▸ TASK DIRECTIONS: Beginning with the line that holds "Experiential" and ending with the last line of the entries, please output each line exactly, apart from any pictures.

(Page-level text extractions)
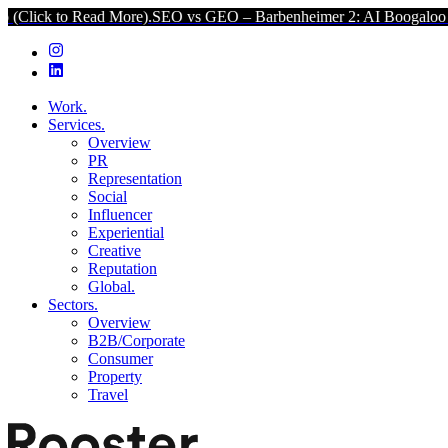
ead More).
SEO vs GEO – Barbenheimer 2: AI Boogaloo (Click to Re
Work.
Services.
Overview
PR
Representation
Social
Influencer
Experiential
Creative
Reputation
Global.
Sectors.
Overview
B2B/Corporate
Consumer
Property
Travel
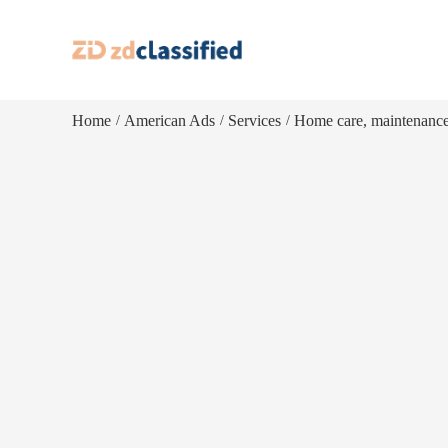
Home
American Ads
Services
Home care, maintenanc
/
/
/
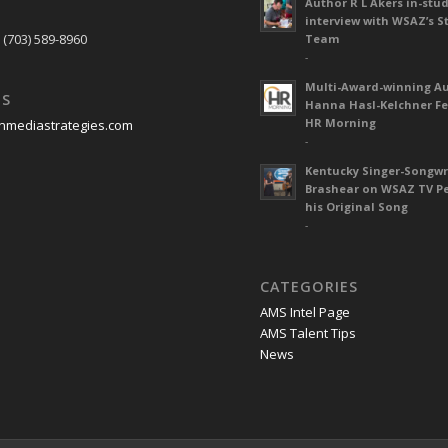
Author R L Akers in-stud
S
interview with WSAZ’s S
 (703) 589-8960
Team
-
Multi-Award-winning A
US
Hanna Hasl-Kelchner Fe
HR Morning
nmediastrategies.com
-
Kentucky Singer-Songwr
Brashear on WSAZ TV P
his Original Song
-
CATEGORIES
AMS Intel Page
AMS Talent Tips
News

▸ ANSWER SECTION:
Experiential
Creative
Reputation
Global.
Sectors.
Overview
B2B/Corporate
Consumer
Property
Travel
Home
American Ads
Services
Home care, maintenanc
/
/
/
Author R L Akers in-stud
S
interview with WSAZ’s S
 (703) 589-8960
Team
-
Multi-Award-winning A
US
Hanna Hasl-Kelchner Fe
HR Morning
nmediastrategies.com
-
Kentucky Singer-Songwr
Brashear on WSAZ TV P
his Original Song
-
CATEGORIES
AMS Intel Page
AMS Talent Tips
News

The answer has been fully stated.